There were still others, though,which were unfathomable. In our parents’ generation, when they were growing up there were some things that if they said they wanted to do their parents would just slap some sense into them. Think about it, can you imagine your mum who being taken through primary and secondary education,and getting to the point where she is supposed to go to university. She decides to have a talk with her parents, so she sits them down and tells them, “I have decided that my passion is singing, and I want to pursue music.”

Ha! Back then that was probably as bad as saying, “Mom and dad, I plan on running away with this man I met and having his babies.” Because according to our grandparents both involved throwing your life away. As time has gone by though we have become more open to other career opportunities. For example the other day my mum was telling me about how when she studied communication as an undergraduate no one understood it. To them it was a matter of why are you going to university to learn how to communicate? Isn’t that something you naturally learn as you grow? It seemed like a very useless subject, at the time… Today communication is one of the largest fields in Kenya career wise. Literally half the students at my school study communication, and it does have a large job market.

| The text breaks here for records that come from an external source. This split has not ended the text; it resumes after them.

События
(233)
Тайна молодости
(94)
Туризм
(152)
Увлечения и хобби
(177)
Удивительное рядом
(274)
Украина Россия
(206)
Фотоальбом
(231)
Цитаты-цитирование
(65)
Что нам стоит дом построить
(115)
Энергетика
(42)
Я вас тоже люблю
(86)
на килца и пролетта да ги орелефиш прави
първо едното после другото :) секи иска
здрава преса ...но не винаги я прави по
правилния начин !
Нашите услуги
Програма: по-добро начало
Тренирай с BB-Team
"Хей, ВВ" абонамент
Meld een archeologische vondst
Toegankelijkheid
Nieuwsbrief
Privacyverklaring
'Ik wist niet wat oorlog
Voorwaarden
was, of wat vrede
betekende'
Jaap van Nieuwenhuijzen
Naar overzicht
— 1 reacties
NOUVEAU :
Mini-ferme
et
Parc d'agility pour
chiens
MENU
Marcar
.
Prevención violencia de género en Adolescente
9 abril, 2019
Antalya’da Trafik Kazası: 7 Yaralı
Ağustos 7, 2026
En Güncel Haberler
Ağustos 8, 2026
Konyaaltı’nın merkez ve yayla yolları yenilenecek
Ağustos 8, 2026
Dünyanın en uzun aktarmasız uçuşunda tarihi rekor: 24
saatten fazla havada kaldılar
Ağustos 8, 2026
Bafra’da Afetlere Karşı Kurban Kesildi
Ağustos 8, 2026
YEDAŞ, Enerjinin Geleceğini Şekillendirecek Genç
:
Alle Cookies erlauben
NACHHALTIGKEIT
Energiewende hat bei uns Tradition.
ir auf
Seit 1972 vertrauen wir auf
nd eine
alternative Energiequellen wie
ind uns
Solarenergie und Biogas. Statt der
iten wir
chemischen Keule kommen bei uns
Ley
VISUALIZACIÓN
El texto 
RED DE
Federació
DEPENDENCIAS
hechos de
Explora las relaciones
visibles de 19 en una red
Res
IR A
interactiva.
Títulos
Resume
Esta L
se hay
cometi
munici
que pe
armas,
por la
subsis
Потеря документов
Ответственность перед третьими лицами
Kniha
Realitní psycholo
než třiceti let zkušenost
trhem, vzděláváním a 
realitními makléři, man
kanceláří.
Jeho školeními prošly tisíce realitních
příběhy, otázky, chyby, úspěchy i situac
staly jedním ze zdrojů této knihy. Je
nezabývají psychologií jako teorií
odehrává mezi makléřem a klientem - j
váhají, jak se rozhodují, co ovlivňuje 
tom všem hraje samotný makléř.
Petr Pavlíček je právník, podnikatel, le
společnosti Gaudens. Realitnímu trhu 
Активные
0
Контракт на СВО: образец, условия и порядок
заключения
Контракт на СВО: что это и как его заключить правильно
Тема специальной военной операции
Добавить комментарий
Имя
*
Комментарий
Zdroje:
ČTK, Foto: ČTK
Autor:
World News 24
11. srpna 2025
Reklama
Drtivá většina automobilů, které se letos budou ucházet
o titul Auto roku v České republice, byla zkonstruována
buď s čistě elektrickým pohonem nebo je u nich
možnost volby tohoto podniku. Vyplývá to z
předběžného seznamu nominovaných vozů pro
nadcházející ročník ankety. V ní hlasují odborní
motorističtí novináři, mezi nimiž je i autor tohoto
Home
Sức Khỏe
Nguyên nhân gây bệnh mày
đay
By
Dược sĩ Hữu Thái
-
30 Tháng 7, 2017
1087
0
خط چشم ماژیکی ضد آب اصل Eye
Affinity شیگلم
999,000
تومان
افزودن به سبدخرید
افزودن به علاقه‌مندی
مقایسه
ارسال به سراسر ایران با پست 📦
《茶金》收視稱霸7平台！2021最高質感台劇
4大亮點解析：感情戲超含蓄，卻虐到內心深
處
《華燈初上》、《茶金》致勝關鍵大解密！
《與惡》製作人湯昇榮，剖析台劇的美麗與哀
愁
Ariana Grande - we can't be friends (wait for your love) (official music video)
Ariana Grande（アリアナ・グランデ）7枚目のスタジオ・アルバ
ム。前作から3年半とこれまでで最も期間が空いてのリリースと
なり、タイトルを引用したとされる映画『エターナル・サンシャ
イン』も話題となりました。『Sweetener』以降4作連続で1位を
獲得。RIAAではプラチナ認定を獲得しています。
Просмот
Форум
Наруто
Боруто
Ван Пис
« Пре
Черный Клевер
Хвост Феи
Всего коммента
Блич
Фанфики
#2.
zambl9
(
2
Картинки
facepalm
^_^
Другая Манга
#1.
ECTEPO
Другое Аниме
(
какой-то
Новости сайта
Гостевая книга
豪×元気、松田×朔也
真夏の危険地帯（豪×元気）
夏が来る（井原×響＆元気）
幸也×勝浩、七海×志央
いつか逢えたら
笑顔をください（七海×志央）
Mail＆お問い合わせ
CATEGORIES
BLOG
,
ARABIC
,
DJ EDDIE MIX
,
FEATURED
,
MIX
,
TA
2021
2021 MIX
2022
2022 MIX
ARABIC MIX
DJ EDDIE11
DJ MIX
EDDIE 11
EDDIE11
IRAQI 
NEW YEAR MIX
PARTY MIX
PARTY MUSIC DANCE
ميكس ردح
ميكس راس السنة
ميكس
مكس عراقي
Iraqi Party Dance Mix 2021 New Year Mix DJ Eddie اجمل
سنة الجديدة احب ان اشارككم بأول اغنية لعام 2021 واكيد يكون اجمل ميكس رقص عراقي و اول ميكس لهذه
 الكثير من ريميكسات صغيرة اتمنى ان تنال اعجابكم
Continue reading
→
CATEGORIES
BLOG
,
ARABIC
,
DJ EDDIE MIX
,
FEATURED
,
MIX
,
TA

The list of careers you can study have grown almost limitlessly in our country due, especially to Western influence. We have stuff like International Relations, Community Development, Nursing, Psychology, Forensic Science, Electronic Media, PR, HR, Education, Music, Journalism, and so many others but the question is have we opened up ourselves to the possibilities? Is this generation being allowed to explore and discover for themselves?

Truth be told, a lot of the times there are some subjects that are still looked down on. For example my friend who is studying in a university that is known for its law and business schools was telling me the other day how anyone who is not doing law or business commerce is basically looked down upon in the school. That does seem quite childish but it is the way it is.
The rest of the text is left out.